Eagles are said to mate for life, and have a life expectancy of 15 to 20 years. Females often outlive the males due to their bigger size. It can help them survive the harsh winters of Alaska. If the male eagle of a nesting pair dies during the winter, the surviving female will seek a new mate in the spring.
You might be asking yourself, “How can they possibly grow this fast?” It’s because of their diet. As stated earlier, they subsist mainly on a diet of seafood, but do venture outside of a seafood diet when seafood is scarce. Alaska has a rich fishing history. Salmon is plentiful in Alaska, which also happens to be an eagle’s choice of food. Their diet also includes herring, flounder, Pollock, and rockfish. In the wintertime, when these fish are in short supply, eagles will feed on waterfowl, sea gulls, small mammals, clams, sea urchins, crabs, and road kill.
Because it had claimed that eagles had consumed an inordinate amount of salmon, the Alaska Territorial Legislator imposed a bounty system on eagles in 1917. Over the next 36 years, over 100,000 eagles were killed. They were at the brink of extinction when the bounty was removed in 1953. In 1956, the American bald eagle was provided federal protection under the Bald Eagle Act of 1940. This Act made it illegal to possess any eagle, alive or dead, or to possess any part of an eagle, including its feathers.

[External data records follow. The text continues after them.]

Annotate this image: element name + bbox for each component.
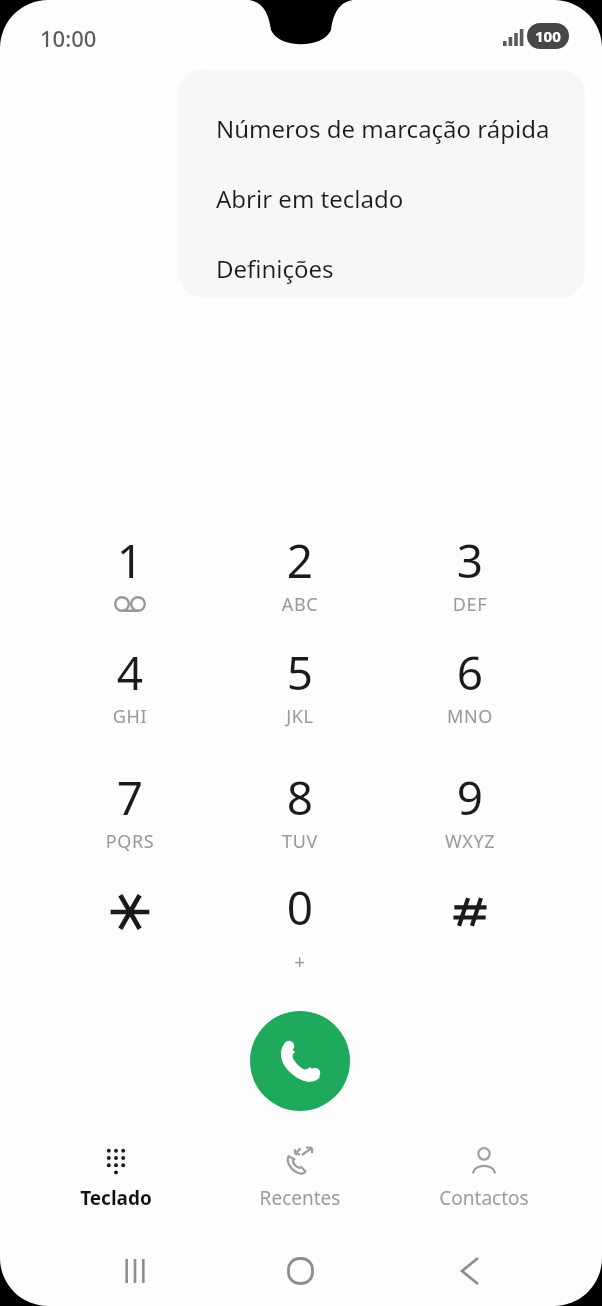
button[interactable]: Abrir em teclado [178,163,585,233]
staticText: Contactos [392,1185,576,1211]
button[interactable]: Teclado [24,1140,208,1228]
staticText: + [225,949,375,975]
staticText: TUV [225,829,375,854]
button[interactable]: Números de marcação rápida [178,93,585,163]
staticText: 1 [55,529,205,592]
staticText: 6 [395,641,545,704]
staticText: WXYZ [395,829,545,854]
staticText: 5 [225,641,375,704]
staticText: ABC [225,592,375,617]
staticText: 7 [55,766,205,829]
button[interactable]: Recentes [208,1140,392,1228]
staticText: JKL [225,704,375,729]
staticText: 4 [55,641,205,704]
button[interactable]: Call [250,1011,350,1111]
button[interactable]: 7 [55,753,205,857]
button[interactable]: 6 [395,628,545,732]
button[interactable]: Home [250,1240,350,1302]
staticText: Definições [216,252,334,285]
staticText: 0 [225,876,375,939]
staticText: 10:00 [40,23,97,53]
staticText: DEF [395,592,545,617]
button[interactable] [395,863,545,967]
button[interactable]: 1 [55,516,205,620]
staticText: Recentes [208,1185,392,1211]
button[interactable]: 3 [395,516,545,620]
staticText: 100 [535,26,561,46]
button[interactable]: Contactos [392,1140,576,1228]
staticText: 8 [225,766,375,829]
button[interactable]: 8 [225,753,375,857]
staticText: GHI [55,704,205,729]
staticText: PQRS [55,829,205,854]
button[interactable]: 9 [395,753,545,857]
staticText: MNO [395,704,545,729]
button[interactable]: 0 [225,863,375,967]
button[interactable]: 4 [55,628,205,732]
staticText: 3 [395,529,545,592]
staticText: Números de marcação rápida [216,112,550,145]
button[interactable]: 2 [225,516,375,620]
staticText: 9 [395,766,545,829]
staticText: Abrir em teclado [216,182,404,215]
staticText: Teclado [24,1185,208,1211]
button[interactable]: Definições [178,233,585,298]
button[interactable]: Recents [85,1240,185,1302]
button[interactable]: 5 [225,628,375,732]
staticText: 2 [225,529,375,592]
button[interactable] [55,863,205,967]
button[interactable]: Back [420,1240,520,1302]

Other Wildlife on Your Alaska “Bucket List”
Viewing Harbor Seals are a daily occurrence for Lighthouse, Totems & EAGLES, typically at the Guard Islands, Vallenar View Wildlife Viewing Area. Also The giant Stellar Sea Lion makes nearly daily fishing expeditions into the area covered by Lighthouse, Totems & EAGLES Excursions. Several species of sea gulls adorn the waters and skies of S. E. Alaska. Numerous sea birds can be seen on our tour route including: Pigeon Guillemot, Surf Scoters, Red breasted Merganser, Common Merganser, Barrow’s Goldeneye, Common Murre, Marbled Murrelet, Pacific Loons, Common Loons, Black Oystercatcher and Pelagic Cormorants.
Land critters that may be seen include: mink, river otter, Sitka Blacktail Deer, black bear and occasionally Timber Wolves.